Pop, Love & Marivaux, dit la bande annonce du rafraîchissant Le jeu de l’amour et du hasard repris ce printemps au théâtre Michel après le succès rencontré l’an dernier au Lucernaire. Et c’est bien de ça qu’il s’agit dans cette mise en scène fichtrement revigorante et pêchue qui nous donne envie de relire tout Marivaux en une seule nuit. Souvent chez Marivaux, la comédie est romantique et repose sur des quiproquos : Silvia doit épouser Dorante, mais veut d’abord pouvoir l’étudier en cachette avant d’accepter la demande. Elle se fera donc passer pour Lisette, sa servante, tandis que celle-ci jouera le rôle de la promise. Mais Silvia ignore que Dorante est pris des mêmes doutes et a imaginé, de son coté, une ruse identique : il arrive sous les traits d’Arlequin, son valet, qui lui-même se fait passer pour Dorante. Seuls Orgon, le père de Silvia, et Mario, son frère sont dans la confidence et se gardent bien, en bons faquins, d’alerter les jeunes gens.

Salomé Villiers donne un sacré coup de peps à cette comédie romantique qui en est toute rafraîchie : on se régale du rythme endiablé de la mise en scène et des répliques qui fusent (et qui fusent bien grâce à la diction parfaite des comédiens), les situations et quiproquos s’enchaînent sans temps mort avec une fluidité virevoltante, portée par la joie évidente que prennent les comédiens à incarner ces amoureux pris au piège de leurs propres filets. Salomé Villiers (Silvia) et François Nambot (Dorante) sont des jeunes promis touchants de fraicheur et de timidité amoureuse, Raphaëlle Lemann (piquante et pin-up Lisette) et Etienne Launay (truculent Arlequin tout en beauf’attitude) excellent en serviteurs roublards trop heureux de jouer les maîtres, tandis que Philippe Perussel campe un Orgon papa-poule plutôt coquin et Bertrand Mounier (Mario) un grand-frère malicieux et provocateur.

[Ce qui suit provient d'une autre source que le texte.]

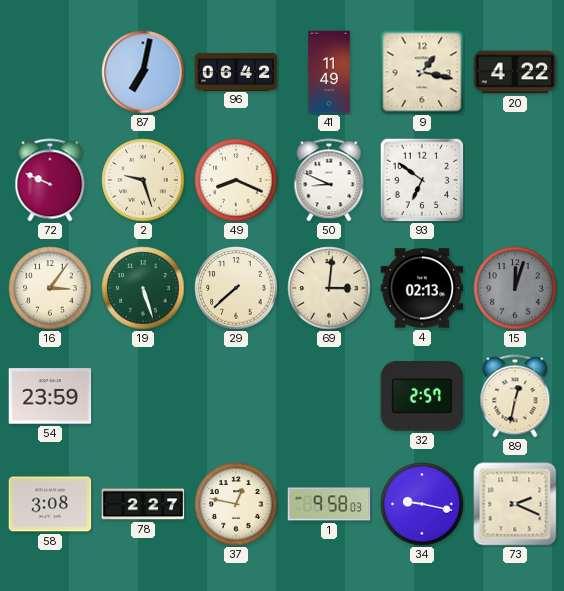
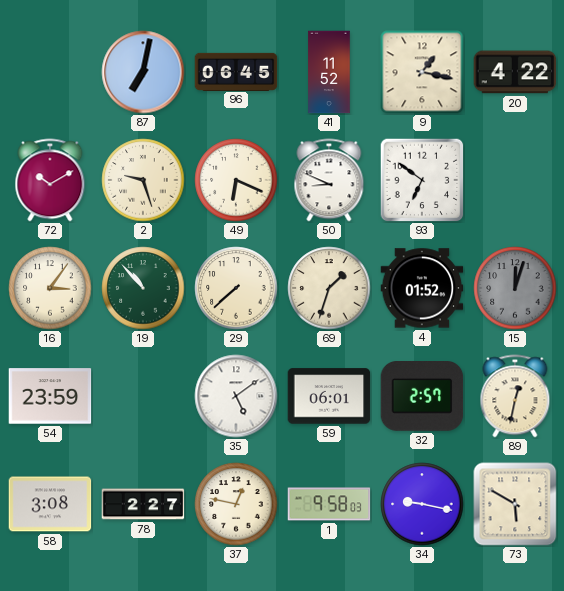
96: 06:42 -> 06:45
41: 11:49 -> 11:52
72: 9:49 -> 10:10
49: 8:19 -> 6:19
19: 5:27 -> 10:53
69: 3:01 -> 1:33
4: 02:13 -> 01:52
35: none -> 5:09
59: none -> 06:01
73: 2:19 -> 5:50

Tous s’amusent et nous amusent, les costumes aux couleurs vives et les quelques éléments de décors inspirés des années 60 donnent une vitalité inattendue à ce marivaudage somme toute classique. La musique pop est entrainante sans être envahissante, la vidéo judicieusement ajoutée (les films projetés sur un drap blanc illustrent les scènes cachées de l’intrigue parfois d’une façon incongrue mais hilarante, comme Arlequin et Lisette dans un jacuzzi), complètent et soulignent une relecture pleine d’enthousiasme et de rires qui donne presque envie de battre la mesure. On applaudit, on en redemande et on en sort tout revigoré. Pop love & Marivaux, donc, ou Marivaux for ever, au choix, mais quoiqu’il en soit la surprise est de taille, et mérite largement le détour.

Le jeu de l’amour et du hasard, de Marivaux

Mise en scène : Salomé Villiers

Assistée de : Lisa De Rooster

Vidéo : Léo Parmentier

Avec : Salomé Villiers, Raphaëlle Lemann, Philippe Perussel , Bertrand Mounier ou Pierre Helie, François Nambot, Etienne Launay

Théâtre Michel jusqu’au 6 mai

Réservations au 01 42 65 35 02

Un voyage touchant pour oublier la rentrée…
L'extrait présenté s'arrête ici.